Je passe un entretien d'embauche

Vous êtes invité·e à un entretien d’embauche ? Cela demande de la préparation en amont, des points d’attention le jour-même, et un suivi après votre entretien.

Elément

Réfléchissez aux questions potentielles de l’employeur – qu’elles se réfèrent à vous-même, à vos compétences ou à votre manière de voir la fonction ; pour lui, l’objectif de l’entretien est de comprendre vos motivations et votre parcours. Prenez au préalable connaissance des éléments suivants.

  • L’organisation : visitez le site Internet, lisez le rapport d’activité, préparez une ou deux questions sur l’organisation ou le poste à pourvoir.
  • Les nouvelles techniques d’entretien, qui visent à tester vos compétences en rapport avec la future fonction :
    • le test écrit (ex. : pour un poste administratif, on peut vous demander de rédiger un courrier ou d’encoder des données avec un logiciel particulier) ;
    • la mise en situation (ex. : pour un·e assistant·e social·e, simuler un entretien avec un·e bénéficiaire ; pour un·e éducateur·rice, élaborer une activité) ;
    • une journée-test.

N’hésitez pas à demander au·à la recruteur·euse plus d’informations sur le type de test afin de vous préparer au mieux.

  • Pour vous-même :

    • anticipez les questions régulièrement posées en entretien d’embauche (à propos de vos points forts et faibles, de vos qualités et défauts) ;
    • sachez commenter chaque ligne de votre CV (pourquoi vous-êtes-vous dirigé·e vers cette formation, ce secteur, cette fonction, pourquoi tel choix ?...) ;
    • sachez vous présenter en 3 minutes : qui êtes-vous, quels sont vos intérêts et objectifs professionnels, vos qualités et vos points faibles pour ce poste ?

Une bonne préparation augmentera votre confiance en vous, votre valeur et vos compétences.

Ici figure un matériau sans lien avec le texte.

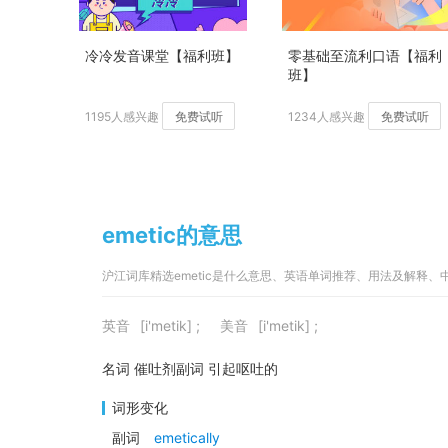
冷冷发音课堂【福利班】
零基础至流利口语【福利
班】
1195人感兴趣
免费试听
1234人感兴趣
免费试听
emetic的意思
沪江词库精选emetic是什么意思、英语单词推荐、用法及解释
英音
[i'metik] ;
美音
[i'metik] ;
名词 催吐剂副词 引起呕吐的
词形变化
副词
emetically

Afin de parer à toute éventualité :

  • emportez l’annonce, votre dossier de candidature, le numéro de la personne de contact (en cas de problème), des documents témoignant d’une expérience probante ou de connaissances spécifiques (ex. : un travail de fin d’études) ;
  • arrivez un peu à l’avance et prévoyez une durée de rendez-vous suffisante (et un « plan B » si vous avez des enfants) ;
  • pensez à des situations de travail positives (ex. : des situations professionnelles précédentes qui se sont bien déroulées). Ce que vous avez bien fait lors de vos précédents emplois, dans votre vie en général, ce dont vous êtes fièr·e.
  • osez poser des questions (ex. : demande de précisions sur la fonction, sur le délai de réponse à votre candidature).

Quelques conseils :

  • restez vous-même, gardez confiance en vous, en vos compétences, et soyez détendu·e : si vous avez été invité·e à l’entretien d’embauche, c’est que votre profil intéresse l’employeur.
  • soyez attentif·ive à l’autodiscrimination.
    La discrimination à l’embauche existe, et certaines personnes vont jusqu’à l’intérioriser. L’autodiscrimination, elle, se joue au niveau de la personne elle-même :  confronté·e à plusieurs reprises à des situations de discrimination, on peut développer des mécanismes de défense inconscients qui ont pour but de saboter son propre comportement lors des entretiens. Si c’est votre cas, et que vous pensez par avance que l’on ne voudra pas vous engager, vous n’enverrez pas un message positif et cela ne vous favorisera pas.

La discrimination à l'embauche

Au travail, une discrimination, consciente ou inconsciente, peut se produire à différentes étapes :

  • à la sélection et au recrutement ;
  • durant le contrat de travail (ex. : à propos de l’accès à la formation, de la rémunération, d’une promotion, du passage d’un CDD à un CDI ; entre les travailleur·euse·s, en situation de harcèlement.

Pour plus d’informations sur la constitution de votre dossier ou un signalement à ce sujet, contactez Unia (anciennement le Centre interfédéral pour l’égalité des chances et la lutte contre le racisme et les discriminations), ou l’Institut pour l’égalité des femmes et des hommes (IEFH).
Ces deux organismes vous conseillent et vous accompagnent dans vos démarches.
Vous pouvez aussi consulter votre syndicat, le·la conseiller·ère en prévention, une personne de confiance, des services de médiation…

Il se peut que vous ne receviez pas de nouvelles suite à votre entretien d’embauche.

Téléphonez pour demander la date à laquelle vous pouvez espérer une réponse (si une date de clôture est indiquée, patientez jusqu’à elle pour prendre contact).

N’hésitez pas à envoyer un mail pour remercier le·la recruteur·euse de vous avoir reçu, et à faire part de votre disponibilité pour tout renseignement complémentaire.

Si vous n’avez pas été sélectionné·e, demandez pourquoi votre candidature n’a pas été retenue, afin de progresser.